To verify the model’s capability to capture the relative positional information of the context, we adopt the Retrieve.Passkey task with multiple pass keys for evaluation. In this task, each sequence contains two pass keys, and the model is required to output these two pass keys in order. The data construction approach is consistent with that of $\infty$ -Bench(Zhang etal., 2023a), where the positions of the two pass keys are randomly selected. We created 50 sequences, each 64K in length. The experimental results reveal that in this task, InfLLM can output the values of the two pass keys in the correct order 100% of the time. This indicates that, although our positional encoding disregards the relative positional information of the context, the model can still effectively understand the context in sequence.

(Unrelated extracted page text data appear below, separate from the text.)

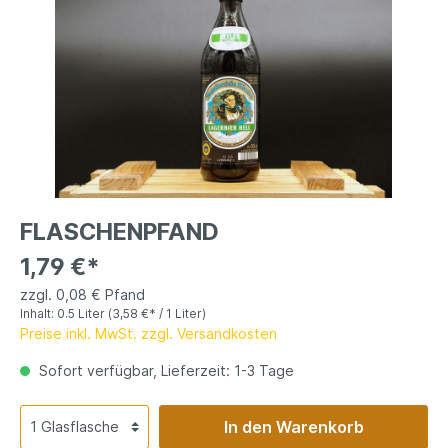
FLASCHENPFAND
1,79 €*
zzgl. 0,08 € Pfand
Inhalt:
0.5 Liter
(3,58 €* / 1 Liter)
Preise inkl. MwSt. zzgl. Versandkosten
Sofort verfügbar, Lieferzeit: 1-3 Tage
In den Warenkorb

Appendix C External Experiments

C.1 Implementation Details

The context memory is constructed for all layers in LLMs. We set the size of our GPU cache as $32$ , which is twice the number of loaded units for each step. We set the frequency score decay coefficient as $0.1$ . We adopt the half-float precision for all experiments. We use NVIDIA A100 or A800 to conduct our experiments.For the experiment that scales to $1,024$ K context, we set the encoding chunk size as $2048$ , and the number of representative tokens as $1$ to speed up experiments.

C.2 Performance on LongBench

We also employ LongBenchBai etal. (2023) as the benchmark to evaluate the effectiveness of InfLLM and baseline models. The evaluation results are shown in Table5. The results indicate that:(1) InfLLM outperforms other models capable of processing streaming inputs across various diverse tasks. It proves that the context information provided by the context memory can efficiently enhance the model performance.(2) When applying Llama-3 as the base model, both StreamingLLM and LM-Infinite achieve only comparable or even worse performance than the original Llama-3. This indicates that while sliding window attention can effectively extend the context window size of LLMs, these models discard long-distance contextual information, thereby failing to achieve effective long-sequence understanding.(3) Mistral can handle text lengths up to 32K, covering most instances in LongBench. In contrast, InfLLM, with a window size of only 12K, achieves comparable or even superior performance on average. This further demonstrates InfLLM’s ability to filter out noise in long contexts, leading to better long-sequence understanding.

C.3 Experiments on Vicuna

	R.PK	R.Num	R.KV	Math.F
Vicuna	5.08	4.41	1.40	11.71
InfLLM	99.15	81.69	0.60	11.14

In the previous sections, we demonstrated that InfLLM can extend the context windows of Llama-3 (with a maximum length of 8K) and Mistral (with a maximum length of 32K) to several hundred thousand tokens. To further validate the effectiveness of InfLLM, we apply it to the VicunaChiang etal. (2023), which has a maximum length of only 4K. The experimental results are shown in Table6. The results show that we effectively extend Vicuna’s context length to 128K, achieving significant performance improvements on the Retrieve.Passkey and Retrieve.Number tasks. However, InfLLM can not show performance gains on the Retrieve.KV and Math.Find tasks. This is because the hidden vectors contained in Vicuna have a limited ability to filter out noise in extremely long texts, making it difficult for context memory to effectively locate relevant information in the more complex contexts of the Retrieve.KV and Math.Find tasks. In the future, It deserves further exploration to design more powerful memory mechanism.